Collection entries
□ □ □ □

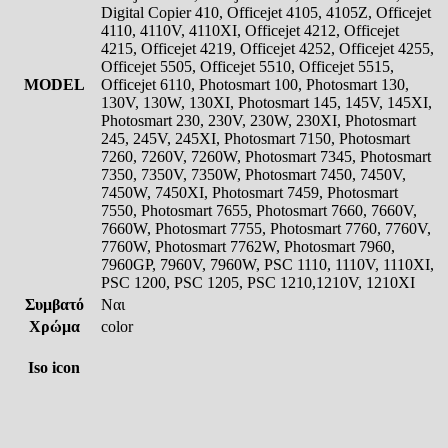
Digital Copier 410, Officejet 4105, 4105Z, Officejet
4110, 4110V, 4110XI, Officejet 4212, Officejet
4215, Officejet 4219, Officejet 4252, Officejet 4255,
Officejet 5505, Officejet 5510, Officejet 5515,
MODEL
Officejet 6110, Photosmart 100, Photosmart 130,
130V, 130W, 130XI, Photosmart 145, 145V, 145XI,
Photosmart 230, 230V, 230W, 230XI, Photosmart
245, 245V, 245XI, Photosmart 7150, Photosmart
7260, 7260V, 7260W, Photosmart 7345, Photosmart
7350, 7350V, 7350W, Photosmart 7450, 7450V,
7450W, 7450XI, Photosmart 7459, Photosmart
7550, Photosmart 7655, Photosmart 7660, 7660V,
7660W, Photosmart 7755, Photosmart 7760, 7760V,
7760W, Photosmart 7762W, Photosmart 7960,
7960GP, 7960V, 7960W, PSC 1110, 1110V, 1110XI,
PSC 1200, PSC 1205, PSC 1210,1210V, 1210XI
Συμβατό
Ναι
Χρώμα
color
Iso icon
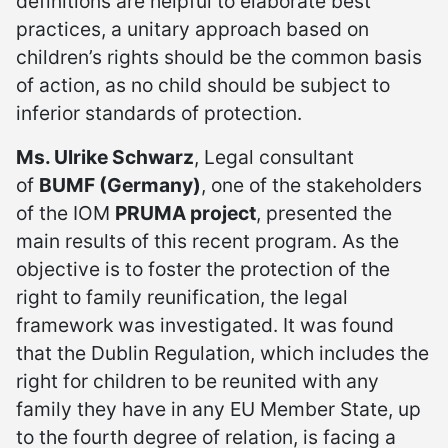
definitions are helpful to elaborate best
practices, a unitary approach based on
children’s rights should be the common basis
of action, as no child should be subject to
inferior standards of protection.
Ms. Ulrike Schwarz
, Legal consultant
of
BUMF (Germany)
, one of the stakeholders
of the IOM
PRUMA project
, presented the
main results of this recent program. As the
objective is to foster the protection of the
right to family reunification, the legal
framework was investigated. It was found
that the Dublin Regulation, which includes the
right for children to be reunited with any
family they have in any EU Member State, up
to the fourth degree of relation, is facing a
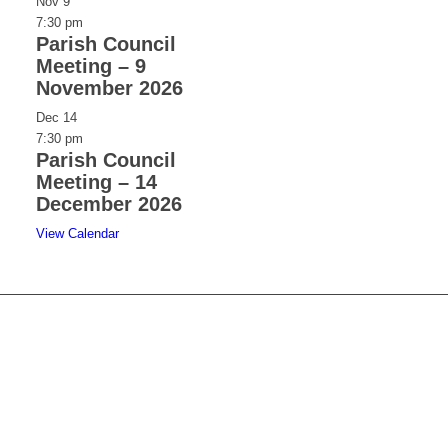
Nov
9
7:30 pm
Parish Council
Meeting – 9
November 2026
Dec
14
7:30 pm
Parish Council
Meeting – 14
December 2026
View Calendar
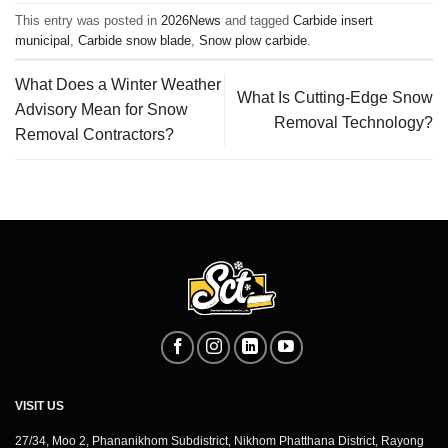
This entry was posted in
2026News
and tagged
Carbide insert
municipal
,
Carbide snow blade
,
Snow plow carbide
.
What Does a Winter Weather
What Is Cutting-Edge Snow
Advisory Mean for Snow
Removal Technology?
Removal Contractors?
VISIT US
27/34, Moo 2, Phananikhom Subdistrict, Nikhom Phatthana District, Rayong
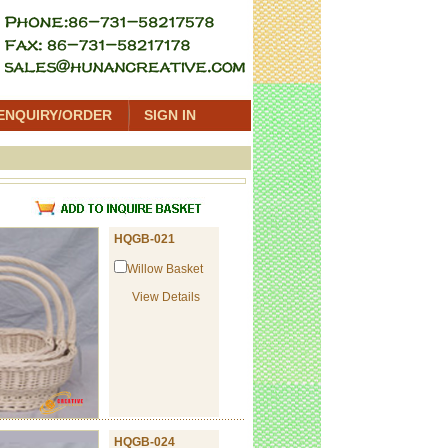
ENQUIRY/ORDER
SIGN IN
t
HQGB-021
Willow Basket
View Details
HQGB-024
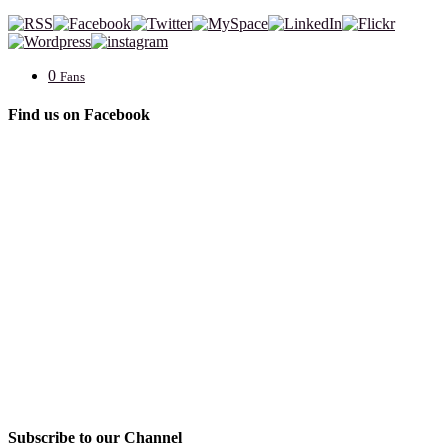
0
Fans
Find us on Facebook
Subscribe to our Channel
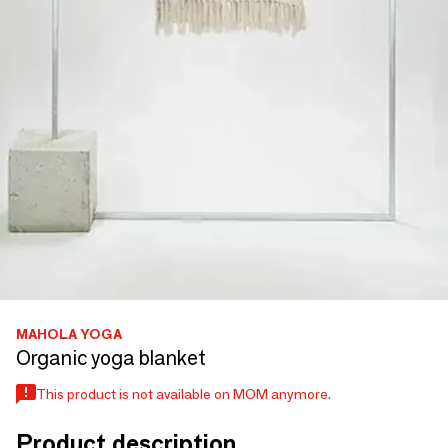
MAHOLA YOGA
Organic yoga blanket
This product is not available on MOM anymore.
Product description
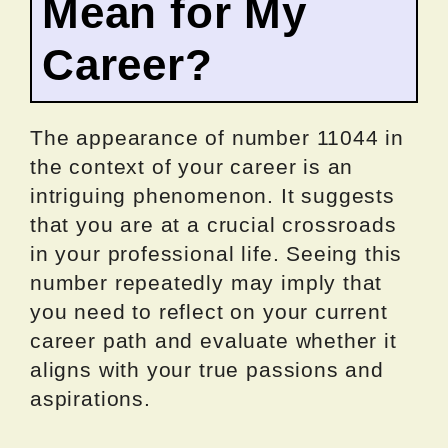
Mean for My
Career?
The appearance of number 11044 in
the context of your career is an
intriguing phenomenon. It suggests
that you are at a crucial crossroads
in your professional life. Seeing this
number repeatedly may imply that
you need to reflect on your current
career path and evaluate whether it
aligns with your true passions and
aspirations.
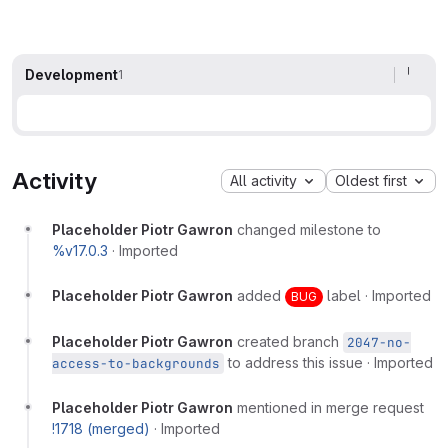
Development
1
Activity
All activity
Oldest first
Placeholder Piotr Gawron
changed milestone to
%v17.0.3
·
Imported
Placeholder Piotr Gawron
added
label
·
Imported
BUG
Placeholder Piotr Gawron
created branch
2047-no-
to address this issue
·
Imported
access-to-backgrounds
Placeholder Piotr Gawron
mentioned in merge request
!1718 (merged)
·
Imported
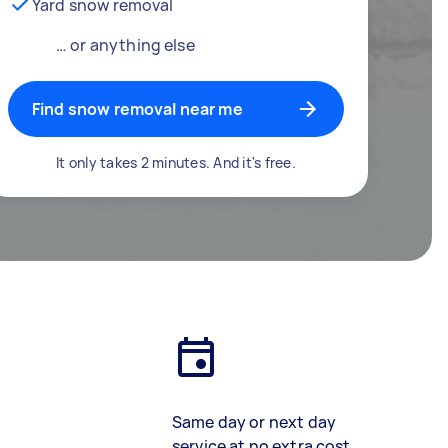
Yard snow removal
… or anything else
Find snow removal near me
It only takes 2 minutes. And it's free.
Same day or next day
service at no extra cost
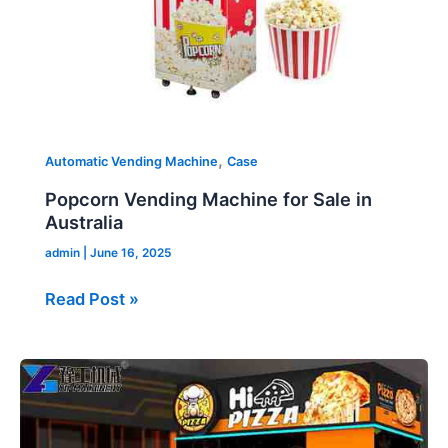
,
Automatic Vending Machine
Case
Popcorn Vending Machine for Sale in
Australia
admin
|
June 16, 2025
Read Post »
Smart
Pizza
Vending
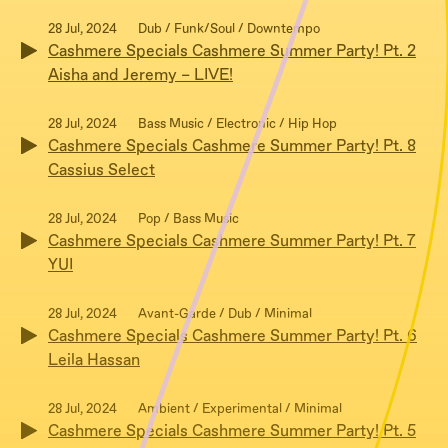
28 Jul, 2024
Dub / Funk/Soul / Downtempo
Cashmere Specials Cashmere Summer Party! Pt. 2
Aisha and Jeremy – LIVE!
28 Jul, 2024
Bass Music / Electronic / Hip Hop
Cashmere Specials Cashmere Summer Party! Pt. 8
Cassius Select
28 Jul, 2024
Pop / Bass Music
Cashmere Specials Cashmere Summer Party! Pt. 7
YUI
28 Jul, 2024
Avant-Garde / Dub / Minimal
Cashmere Specials Cashmere Summer Party! Pt. 6
Leila Hassan
28 Jul, 2024
Ambient / Experimental / Minimal
Cashmere Specials Cashmere Summer Party! Pt. 5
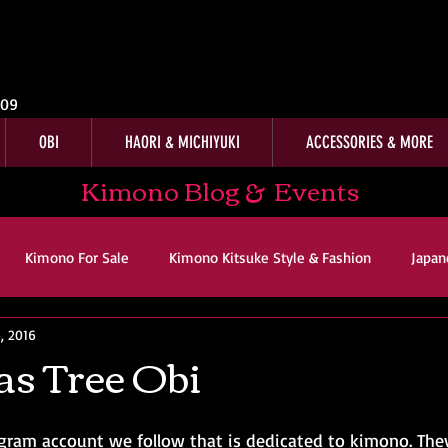
009
OBI
HAORI & MICHIYUKI
ACCESSORIES & MORE
Kimono Blog & Events
Kimono For Sale
Kimono Kitsuke Style & Fashion
Japan
, 2016
ws
Kimono Customer Reviews
Special Interest
For Sal
s Tree Obi
imono Kitsuke Style & Fashion
Japanese Art & Culture
agram account we follow that is dedicated to kimono. The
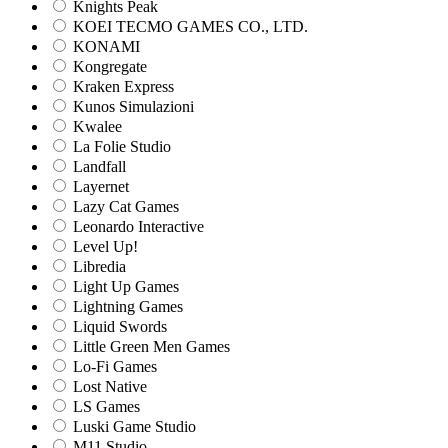
Knights Peak
KOEI TECMO GAMES CO., LTD.
KONAMI
Kongregate
Kraken Express
Kunos Simulazioni
Kwalee
La Folie Studio
Landfall
Layernet
Lazy Cat Games
Leonardo Interactive
Level Up!
Libredia
Light Up Games
Lightning Games
Liquid Swords
Little Green Men Games
Lo-Fi Games
Lost Native
LS Games
Luski Game Studio
M11 Studio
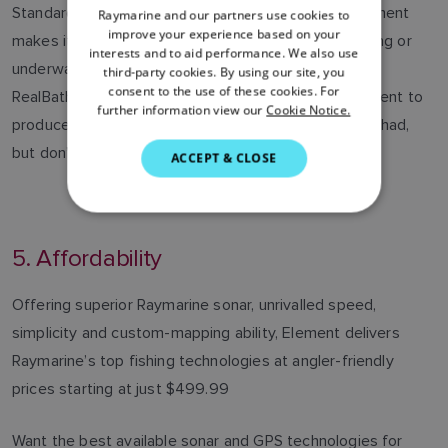
Standard Mapping, C-MAP and more. Best of all, Element
Raymarine and our partners use cookies to
ENGLISH
improve your experience based on your
makes it easy to produce your own maps while fishing or
FRENCH
interests and to aid performance. We also use
underway. Navionics SonarChart Live and Raymarine
third-party cookies. By using our site, you
DANISH
consent to the use of these cookies. For
RealBathy™ personal sonar map recording allow Element to
further information view our
Cookie Notice.
ITALIAN
produce the custom maps the other guys wish they had,
SWEDISH
but don’t.
ACCEPT & CLOSE
GERMAN
DUTCH
5. Affordability
SPANISH
NORWEGIAN
Offering superior Raymarine sonar, unrivalled speed,
FINNISH
simplicity and custom-mapping ability, Element delivers
Raymarine’s top fishing technologies at angler-friendly
prices starting at just $499.99
Want the best available sonar and GPS technologies for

□ □ □ □

Make a word-for-word copy of the records above, excluding all pictures.

Digital Copier 410, Officejet 4105, 4105Z, Officejet
4110, 4110V, 4110XI, Officejet 4212, Officejet
4215, Officejet 4219, Officejet 4252, Officejet 4255,
Officejet 5505, Officejet 5510, Officejet 5515,
MODEL
Officejet 6110, Photosmart 100, Photosmart 130,
130V, 130W, 130XI, Photosmart 145, 145V, 145XI,
Photosmart 230, 230V, 230W, 230XI, Photosmart
245, 245V, 245XI, Photosmart 7150, Photosmart
7260, 7260V, 7260W, Photosmart 7345, Photosmart
7350, 7350V, 7350W, Photosmart 7450, 7450V,
7450W, 7450XI, Photosmart 7459, Photosmart
7550, Photosmart 7655, Photosmart 7660, 7660V,
7660W, Photosmart 7755, Photosmart 7760, 7760V,
7760W, Photosmart 7762W, Photosmart 7960,
7960GP, 7960V, 7960W, PSC 1110, 1110V, 1110XI,
PSC 1200, PSC 1205, PSC 1210,1210V, 1210XI
Συμβατό
Ναι
Χρώμα
color
Iso icon
definitions are helpful to elaborate best
practices, a unitary approach based on
children’s rights should be the common basis
of action, as no child should be subject to
inferior standards of protection.
Ms. Ulrike Schwarz
, Legal consultant
of
BUMF (Germany)
, one of the stakeholders
of the IOM
PRUMA project
, presented the
main results of this recent program. As the
objective is to foster the protection of the
right to family reunification, the legal
framework was investigated. It was found
that the Dublin Regulation, which includes the
right for children to be reunited with any
family they have in any EU Member State, up
to the fourth degree of relation, is facing a
Nov
9
7:30 pm
Parish Council
Meeting – 9
November 2026
Dec
14
7:30 pm
Parish Council
Meeting – 14
December 2026
View Calendar
This entry was posted in
2026News
and tagged
Carbide insert
municipal
,
Carbide snow blade
,
Snow plow carbide
.
What Does a Winter Weather
What Is Cutting-Edge Snow
Advisory Mean for Snow
Removal Technology?
Removal Contractors?
VISIT US
27/34, Moo 2, Phananikhom Subdistrict, Nikhom Phatthana District, Rayong
ENQUIRY/ORDER
SIGN IN
t
HQGB-021
Willow Basket
View Details
HQGB-024
0
Fans
Find us on Facebook
Subscribe to our Channel
MAHOLA YOGA
Organic yoga blanket
This product is not available on MOM anymore.
Product description
Mean for My
Career?
The appearance of number 11044 in
the context of your career is an
intriguing phenomenon. It suggests
that you are at a crucial crossroads
in your professional life. Seeing this
number repeatedly may imply that
you need to reflect on your current
career path and evaluate whether it
aligns with your true passions and
aspirations.
Development
1
Activity
All activity
Oldest first
Placeholder Piotr Gawron
changed milestone to
%v17.0.3
·
Imported
Placeholder Piotr Gawron
added
label
·
Imported
BUG
Placeholder Piotr Gawron
created branch
2047-no-
to address this issue
·
Imported
access-to-backgrounds
Placeholder Piotr Gawron
mentioned in merge request
!1718 (merged)
·
Imported
Yard snow removal
… or anything else
Find snow removal near me
It only takes 2 minutes. And it's free.
Same day or next day
service at no extra cost
,
Automatic Vending Machine
Case
Popcorn Vending Machine for Sale in
Australia
admin
|
June 16, 2025
Read Post »
Smart
Pizza
Vending
28 Jul, 2024
Dub / Funk/Soul / Downtempo
Cashmere Specials Cashmere Summer Party! Pt. 2
Aisha and Jeremy – LIVE!
28 Jul, 2024
Bass Music / Electronic / Hip Hop
Cashmere Specials Cashmere Summer Party! Pt. 8
Cassius Select
28 Jul, 2024
Pop / Bass Music
Cashmere Specials Cashmere Summer Party! Pt. 7
YUI
28 Jul, 2024
Avant-Garde / Dub / Minimal
Cashmere Specials Cashmere Summer Party! Pt. 6
Leila Hassan
28 Jul, 2024
Ambient / Experimental / Minimal
Cashmere Specials Cashmere Summer Party! Pt. 5
009
OBI
HAORI & MICHIYUKI
ACCESSORIES & MORE
Kimono Blog & Events
Kimono For Sale
Kimono Kitsuke Style & Fashion
Japan
, 2016
ws
Kimono Customer Reviews
Special Interest
For Sal
s Tree Obi
imono Kitsuke Style & Fashion
Japanese Art & Culture
agram account we follow that is dedicated to kimono. The
Knights Peak
KOEI TECMO GAMES CO., LTD.
KONAMI
Kongregate
Kraken Express
Kunos Simulazioni
Kwalee
La Folie Studio
Landfall
Layernet
Lazy Cat Games
Leonardo Interactive
Level Up!
Libredia
Light Up Games
Lightning Games
Liquid Swords
Little Green Men Games
Lo-Fi Games
Lost Native
LS Games
Luski Game Studio
M11 Studio
Standard Mapping, C-MAP and more. Best of all, Element
Raymarine and our partners use cookies to
ENGLISH
improve your experience based on your
makes it easy to produce your own maps while fishing or
FRENCH
interests and to aid performance. We also use
underway. Navionics SonarChart Live and Raymarine
third-party cookies. By using our site, you
DANISH
consent to the use of these cookies. For
RealBathy™ personal sonar map recording allow Element to
further information view our
Cookie Notice.
ITALIAN
produce the custom maps the other guys wish they had,
SWEDISH
but don’t.
ACCEPT & CLOSE
GERMAN
DUTCH
5. Affordability
SPANISH
NORWEGIAN
Offering superior Raymarine sonar, unrivalled speed,
FINNISH
simplicity and custom-mapping ability, Element delivers
Raymarine’s top fishing technologies at angler-friendly
prices starting at just $499.99
Want the best available sonar and GPS technologies for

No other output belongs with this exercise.